**Your task:**
Take the entries that follow and return exactly the lines from the one holding "6 августа 2026" through the one holding "посчитала, на вопросы отвечала сразу.", both included. Nothing else is needed.

━━━ Data provided ━━━

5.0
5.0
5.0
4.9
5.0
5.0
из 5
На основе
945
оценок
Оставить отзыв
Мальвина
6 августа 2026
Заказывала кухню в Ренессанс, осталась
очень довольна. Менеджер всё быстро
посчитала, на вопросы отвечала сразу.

━━━
━━━ Data provided ━━━

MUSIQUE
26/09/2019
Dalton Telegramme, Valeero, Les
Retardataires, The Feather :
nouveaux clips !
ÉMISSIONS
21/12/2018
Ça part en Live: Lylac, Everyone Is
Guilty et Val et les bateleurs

━━━

**Answer to this task:**
6 августа 2026
Заказывала кухню в Ренессанс, осталась
очень довольна. Менеджер всё быстро
посчитала, на вопросы отвечала сразу.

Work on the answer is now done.